Write the records out again, precisely as they stand.

Saved data entries:
========================
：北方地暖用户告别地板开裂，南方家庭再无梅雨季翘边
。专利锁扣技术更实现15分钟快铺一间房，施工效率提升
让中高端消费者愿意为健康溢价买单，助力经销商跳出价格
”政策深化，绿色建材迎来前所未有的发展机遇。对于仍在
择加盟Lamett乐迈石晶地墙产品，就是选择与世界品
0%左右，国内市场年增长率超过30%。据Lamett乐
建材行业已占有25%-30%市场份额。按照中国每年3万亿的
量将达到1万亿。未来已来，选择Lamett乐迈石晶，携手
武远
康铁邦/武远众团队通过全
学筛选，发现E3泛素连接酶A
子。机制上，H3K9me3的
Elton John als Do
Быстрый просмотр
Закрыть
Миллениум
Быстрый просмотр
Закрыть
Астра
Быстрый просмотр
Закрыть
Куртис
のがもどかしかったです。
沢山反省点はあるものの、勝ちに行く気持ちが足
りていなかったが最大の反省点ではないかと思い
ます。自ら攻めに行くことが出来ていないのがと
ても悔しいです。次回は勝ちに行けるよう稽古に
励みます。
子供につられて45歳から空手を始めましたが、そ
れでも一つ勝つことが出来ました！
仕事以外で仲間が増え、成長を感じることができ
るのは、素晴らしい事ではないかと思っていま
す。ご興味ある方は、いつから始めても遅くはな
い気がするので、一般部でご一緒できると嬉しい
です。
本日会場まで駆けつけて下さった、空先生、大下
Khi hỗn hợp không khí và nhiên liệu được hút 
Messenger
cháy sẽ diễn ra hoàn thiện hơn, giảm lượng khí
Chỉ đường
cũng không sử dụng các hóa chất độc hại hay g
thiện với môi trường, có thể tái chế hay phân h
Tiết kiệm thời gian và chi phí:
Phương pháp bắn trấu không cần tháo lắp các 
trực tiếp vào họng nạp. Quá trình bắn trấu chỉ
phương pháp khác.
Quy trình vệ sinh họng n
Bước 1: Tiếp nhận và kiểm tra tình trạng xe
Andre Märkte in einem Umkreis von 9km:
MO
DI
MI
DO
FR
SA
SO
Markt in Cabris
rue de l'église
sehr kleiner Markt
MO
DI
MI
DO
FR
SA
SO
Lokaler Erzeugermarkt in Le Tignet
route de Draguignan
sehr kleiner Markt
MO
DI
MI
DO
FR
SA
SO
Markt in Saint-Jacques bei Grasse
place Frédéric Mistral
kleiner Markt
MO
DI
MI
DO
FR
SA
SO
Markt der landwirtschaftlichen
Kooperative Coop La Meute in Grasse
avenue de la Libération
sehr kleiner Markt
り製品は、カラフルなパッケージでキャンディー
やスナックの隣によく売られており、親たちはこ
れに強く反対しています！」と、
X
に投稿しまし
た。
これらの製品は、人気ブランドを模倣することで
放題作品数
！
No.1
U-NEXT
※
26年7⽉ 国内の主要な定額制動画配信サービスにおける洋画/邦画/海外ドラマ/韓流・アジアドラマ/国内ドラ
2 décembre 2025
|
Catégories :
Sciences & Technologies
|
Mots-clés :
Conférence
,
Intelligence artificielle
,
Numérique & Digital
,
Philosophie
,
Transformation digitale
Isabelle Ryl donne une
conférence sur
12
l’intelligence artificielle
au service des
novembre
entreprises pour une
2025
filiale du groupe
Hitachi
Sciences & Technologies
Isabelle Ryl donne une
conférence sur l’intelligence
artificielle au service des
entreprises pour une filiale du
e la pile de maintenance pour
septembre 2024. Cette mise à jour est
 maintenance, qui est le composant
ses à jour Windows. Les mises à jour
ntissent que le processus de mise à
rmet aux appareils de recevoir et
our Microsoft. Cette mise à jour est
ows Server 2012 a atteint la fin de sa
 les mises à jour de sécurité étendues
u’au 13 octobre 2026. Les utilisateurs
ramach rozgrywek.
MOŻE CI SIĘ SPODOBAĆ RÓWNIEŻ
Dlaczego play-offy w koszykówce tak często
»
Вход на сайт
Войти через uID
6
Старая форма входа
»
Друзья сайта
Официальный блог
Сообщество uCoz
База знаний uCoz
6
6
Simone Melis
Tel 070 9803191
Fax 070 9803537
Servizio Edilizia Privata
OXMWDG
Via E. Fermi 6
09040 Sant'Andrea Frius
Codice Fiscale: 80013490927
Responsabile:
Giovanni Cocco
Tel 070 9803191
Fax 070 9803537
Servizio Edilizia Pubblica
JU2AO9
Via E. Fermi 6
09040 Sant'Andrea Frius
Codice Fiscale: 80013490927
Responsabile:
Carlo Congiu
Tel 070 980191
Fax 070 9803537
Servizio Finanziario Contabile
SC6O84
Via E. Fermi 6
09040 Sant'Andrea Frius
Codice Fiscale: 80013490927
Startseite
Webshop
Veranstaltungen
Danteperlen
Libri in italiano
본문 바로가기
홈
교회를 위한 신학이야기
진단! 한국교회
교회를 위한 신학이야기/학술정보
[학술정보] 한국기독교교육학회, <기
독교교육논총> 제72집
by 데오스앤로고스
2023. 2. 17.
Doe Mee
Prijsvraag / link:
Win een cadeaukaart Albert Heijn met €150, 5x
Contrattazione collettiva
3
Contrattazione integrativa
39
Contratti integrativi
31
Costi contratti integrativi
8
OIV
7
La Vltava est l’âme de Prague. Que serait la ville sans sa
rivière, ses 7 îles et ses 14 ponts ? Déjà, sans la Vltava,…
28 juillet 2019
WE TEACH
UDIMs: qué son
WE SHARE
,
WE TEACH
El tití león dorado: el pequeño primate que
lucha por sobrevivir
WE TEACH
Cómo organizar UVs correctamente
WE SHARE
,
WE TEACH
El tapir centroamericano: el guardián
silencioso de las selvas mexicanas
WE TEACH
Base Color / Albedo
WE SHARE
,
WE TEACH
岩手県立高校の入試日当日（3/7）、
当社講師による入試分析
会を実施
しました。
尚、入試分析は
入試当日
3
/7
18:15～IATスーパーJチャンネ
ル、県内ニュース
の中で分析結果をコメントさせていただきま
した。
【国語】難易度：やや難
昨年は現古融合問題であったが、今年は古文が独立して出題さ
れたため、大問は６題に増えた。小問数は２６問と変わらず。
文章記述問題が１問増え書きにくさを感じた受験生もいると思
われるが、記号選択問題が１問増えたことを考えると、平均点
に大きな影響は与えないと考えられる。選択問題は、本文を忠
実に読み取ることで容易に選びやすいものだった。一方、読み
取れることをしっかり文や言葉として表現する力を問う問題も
========================
* WRITTEN SOLUTION
：北方地暖用户告别地板开裂，南方家庭再无梅雨季翘边
。专利锁扣技术更实现15分钟快铺一间房，施工效率提升
让中高端消费者愿意为健康溢价买单，助力经销商跳出价格
”政策深化，绿色建材迎来前所未有的发展机遇。对于仍在
择加盟Lamett乐迈石晶地墙产品，就是选择与世界品
0%左右，国内市场年增长率超过30%。据Lamett乐
建材行业已占有25%-30%市场份额。按照中国每年3万亿的
量将达到1万亿。未来已来，选择Lamett乐迈石晶，携手
武远
康铁邦/武远众团队通过全
学筛选，发现E3泛素连接酶A
子。机制上，H3K9me3的
Elton John als Do
Быстрый просмотр
Закрыть
Миллениум
Быстрый просмотр
Закрыть
Астра
Быстрый просмотр
Закрыть
Куртис
のがもどかしかったです。
沢山反省点はあるものの、勝ちに行く気持ちが足
りていなかったが最大の反省点ではないかと思い
ます。自ら攻めに行くことが出来ていないのがと
ても悔しいです。次回は勝ちに行けるよう稽古に
励みます。
子供につられて45歳から空手を始めましたが、そ
れでも一つ勝つことが出来ました！
仕事以外で仲間が増え、成長を感じることができ
るのは、素晴らしい事ではないかと思っていま
す。ご興味ある方は、いつから始めても遅くはな
い気がするので、一般部でご一緒できると嬉しい
です。
本日会場まで駆けつけて下さった、空先生、大下
Khi hỗn hợp không khí và nhiên liệu được hút 
Messenger
cháy sẽ diễn ra hoàn thiện hơn, giảm lượng khí
Chỉ đường
cũng không sử dụng các hóa chất độc hại hay g
thiện với môi trường, có thể tái chế hay phân h
Tiết kiệm thời gian và chi phí:
Phương pháp bắn trấu không cần tháo lắp các 
trực tiếp vào họng nạp. Quá trình bắn trấu chỉ
phương pháp khác.
Quy trình vệ sinh họng n
Bước 1: Tiếp nhận và kiểm tra tình trạng xe
Andre Märkte in einem Umkreis von 9km:
MO
DI
MI
DO
FR
SA
SO
Markt in Cabris
rue de l'église
sehr kleiner Markt
MO
DI
MI
DO
FR
SA
SO
Lokaler Erzeugermarkt in Le Tignet
route de Draguignan
sehr kleiner Markt
MO
DI
MI
DO
FR
SA
SO
Markt in Saint-Jacques bei Grasse
place Frédéric Mistral
kleiner Markt
MO
DI
MI
DO
FR
SA
SO
Markt der landwirtschaftlichen
Kooperative Coop La Meute in Grasse
avenue de la Libération
sehr kleiner Markt
り製品は、カラフルなパッケージでキャンディー
やスナックの隣によく売られており、親たちはこ
れに強く反対しています！」と、
X
に投稿しまし
た。
これらの製品は、人気ブランドを模倣することで
放題作品数
！
No.1
U-NEXT
※
26年7⽉ 国内の主要な定額制動画配信サービスにおける洋画/邦画/海外ドラマ/韓流・アジアドラマ/国内ドラ
2 décembre 2025
|
Catégories :
Sciences & Technologies
|
Mots-clés :
Conférence
,
Intelligence artificielle
,
Numérique & Digital
,
Philosophie
,
Transformation digitale
Isabelle Ryl donne une
conférence sur
12
l’intelligence artificielle
au service des
novembre
entreprises pour une
2025
filiale du groupe
Hitachi
Sciences & Technologies
Isabelle Ryl donne une
conférence sur l’intelligence
artificielle au service des
entreprises pour une filiale du
e la pile de maintenance pour
septembre 2024. Cette mise à jour est
 maintenance, qui est le composant
ses à jour Windows. Les mises à jour
ntissent que le processus de mise à
rmet aux appareils de recevoir et
our Microsoft. Cette mise à jour est
ows Server 2012 a atteint la fin de sa
 les mises à jour de sécurité étendues
u’au 13 octobre 2026. Les utilisateurs
ramach rozgrywek.
MOŻE CI SIĘ SPODOBAĆ RÓWNIEŻ
Dlaczego play-offy w koszykówce tak często
»
Вход на сайт
Войти через uID
6
Старая форма входа
»
Друзья сайта
Официальный блог
Сообщество uCoz
База знаний uCoz
6
6
Simone Melis
Tel 070 9803191
Fax 070 9803537
Servizio Edilizia Privata
OXMWDG
Via E. Fermi 6
09040 Sant'Andrea Frius
Codice Fiscale: 80013490927
Responsabile:
Giovanni Cocco
Tel 070 9803191
Fax 070 9803537
Servizio Edilizia Pubblica
JU2AO9
Via E. Fermi 6
09040 Sant'Andrea Frius
Codice Fiscale: 80013490927
Responsabile:
Carlo Congiu
Tel 070 980191
Fax 070 9803537
Servizio Finanziario Contabile
SC6O84
Via E. Fermi 6
09040 Sant'Andrea Frius
Codice Fiscale: 80013490927
Startseite
Webshop
Veranstaltungen
Danteperlen
Libri in italiano
본문 바로가기
홈
교회를 위한 신학이야기
진단! 한국교회
교회를 위한 신학이야기/학술정보
[학술정보] 한국기독교교육학회, <기
독교교육논총> 제72집
by 데오스앤로고스
2023. 2. 17.
Doe Mee
Prijsvraag / link:
Win een cadeaukaart Albert Heijn met €150, 5x
Contrattazione collettiva
3
Contrattazione integrativa
39
Contratti integrativi
31
Costi contratti integrativi
8
OIV
7
La Vltava est l’âme de Prague. Que serait la ville sans sa
rivière, ses 7 îles et ses 14 ponts ? Déjà, sans la Vltava,…
28 juillet 2019
WE TEACH
UDIMs: qué son
WE SHARE
,
WE TEACH
El tití león dorado: el pequeño primate que
lucha por sobrevivir
WE TEACH
Cómo organizar UVs correctamente
WE SHARE
,
WE TEACH
El tapir centroamericano: el guardián
silencioso de las selvas mexicanas
WE TEACH
Base Color / Albedo
WE SHARE
,
WE TEACH
岩手県立高校の入試日当日（3/7）、
当社講師による入試分析
会を実施
しました。
尚、入試分析は
入試当日
3
/7
18:15～IATスーパーJチャンネ
ル、県内ニュース
の中で分析結果をコメントさせていただきま
した。
【国語】難易度：やや難
昨年は現古融合問題であったが、今年は古文が独立して出題さ
れたため、大問は６題に増えた。小問数は２６問と変わらず。
文章記述問題が１問増え書きにくさを感じた受験生もいると思
われるが、記号選択問題が１問増えたことを考えると、平均点
に大きな影響は与えないと考えられる。選択問題は、本文を忠
実に読み取ることで容易に選びやすいものだった。一方、読み
取れることをしっかり文や言葉として表現する力を問う問題も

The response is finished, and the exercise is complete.